Proclus 412-485 C.E.

Proclus (412-485)

‘Prop. 199. Every intra-mundane soul has in its proper life periods and cyclic reinstatements.

For if it is measured by time and has a transitive activity (prop. 191), and movement is its distinctive character (prop. 20), and all that moves and participates time, if it be perpetual, moves in periods and periodically returns in a circle and is restored to its starting-point (prop. 198), then it is evident that in every intra-mundane soul, having movement and exercising a temporal activity, will have a periodic motion, and also cyclic reinstatements (since in the case of things perpetual every period ends in a reinstatement of the original condition).’

‘Prop. 206. Every particular soul can descend into temporal process and ascend from process to Being an infinite number of times.

For if at certain times it is in the company of gods and at others falls away from its upward tension towards the divine, and if it participates both intelligence and unintelligence (prop. 202), it is plain that by turns it comes-to-be in the world of process and has true Being among the gods. For it cannot (have been for an infinite time in material bodies and thereafter pass a second infinite time among the gods, neither can it) have spent an infinite time among the gods and again be embodied for the whole time thereafter, since that which has no temporal beginning will never have an end, and what has no end cannot have had a beginning. It remains, then, that each soul has a periodic alternation of ascents out of process and descents into process, and that this movement is unceasing by reason of the infinitude of time.
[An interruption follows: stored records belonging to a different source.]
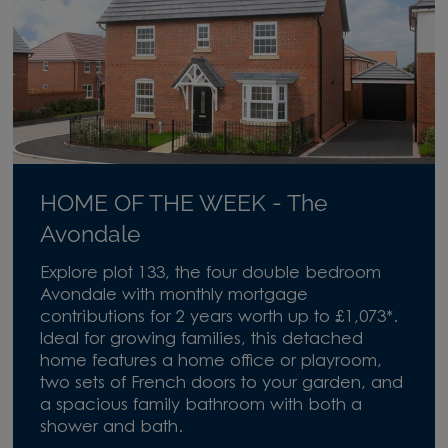
HOME OF THE WEEK - The
Avondale
Explore plot 133, the four double bedroom
Avondale with monthly mortgage
contributions for 2 years worth up to £1,073*.
Ideal for growing families, this detached
home features a home office or playroom,
two sets of French doors to your garden, and
a spacious family bathroom with both a
shower and bath.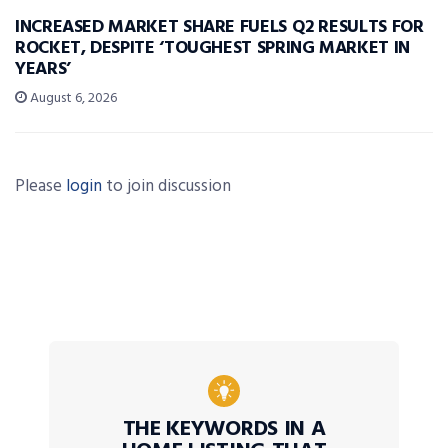
INCREASED MARKET SHARE FUELS Q2 RESULTS FOR
ROCKET, DESPITE ‘TOUGHEST SPRING MARKET IN
YEARS’
August 6, 2026
Please
login
to join discussion
THE KEYWORDS IN A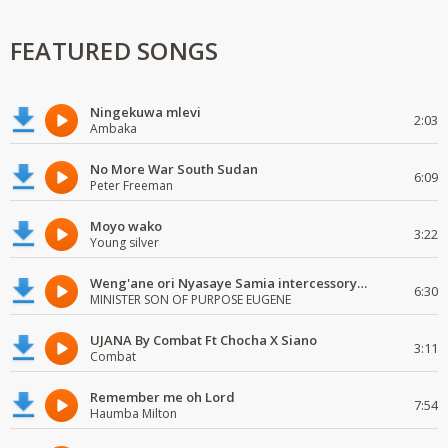
FEATURED SONGS
Ningekuwa mlevi
2:03
Ambaka
No More War South Sudan
6:09
Peter Freeman
Moyo wako
3:22
Young silver
Weng'ane ori Nyasaye Samia intercessory worship
6:30
MINISTER SON OF PURPOSE EUGENE
UJANA By Combat Ft Chocha X Siano
3:11
Combat
Remember me oh Lord
7:54
Haumba Milton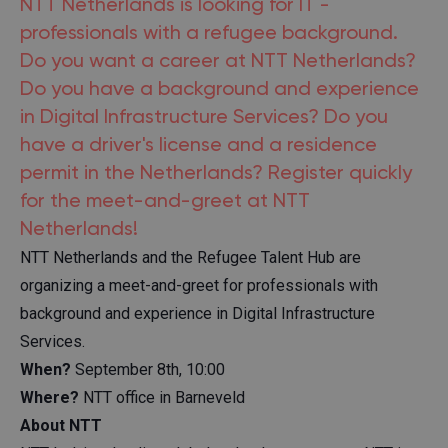
NTT Netherlands is looking for IT -
professionals with a refugee background.
Do you want a career at NTT Netherlands?
Do you have a background and experience
in Digital Infrastructure Services? Do you
have a driver's license and a residence
permit in the Netherlands? Register quickly
for the meet-and-greet at NTT
Netherlands!
NTT Netherlands and the Refugee Talent Hub are
organizing a meet-and-greet for professionals with
background and experience in Digital Infrastructure
Services.
When?
September 8th, 10:00
Where?
NTT office in Barneveld
About NTT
Therefore each particular soul can descend and ascend an infinite number of times, and this shall never cease to befall every such soul.’

Proclus, The Elements of Theology, Trans., E.R. Dodds, Oxford University Press, Oxford, 2004, 175, 181

‘At the twilight of antiquity there were still wholly unchristian figures, which were more beautiful, harmonious, and pure than those of any Christians: e.g., Proclus. His mysticism and syncretism were things that precisely Christianity cannot reproach him with. In any case, it would be my desire to live together with such people. In comparison with them Christianity looks like some crude brutalisation, organised for the benefit of the mob and the criminal classes.

Proclus, who solemnly invokes the rising moon.’

Friedrich Nietzsche, ’We Philologists’, Trans., J.M.Kennedy, The Complete Works of Friedrich Nietzsche, Delphi Classics, Hastings, East Sussex, 2015, 7535

NIetzsche_the_birth_of_tragedy

Nietzsche_Thus_spoke_zarathustra

“What if some day or night a demon were to steal into your loneliest loneliness and say to you: ‘This life as you now live it and have lived it you will have to live once again and innumerable times again; and there will be nothing new in it, but every pain and every joy and every thought and sigh and everything unspeakably small or great in your life must return to you, all in the same succession and sequence – even this spider and this moonlight between the trees, and even this moment and I myself. The eternal hourglass of existence is turned over again and again, and you with it, speck of dust!’ Would you not throw yourself down and gnash your teeth and curse the demon who spoke thus? Or have you once experienced a tremendous moment when you would have answered him: ‘You are a god, and never have I heard anything more divine.'”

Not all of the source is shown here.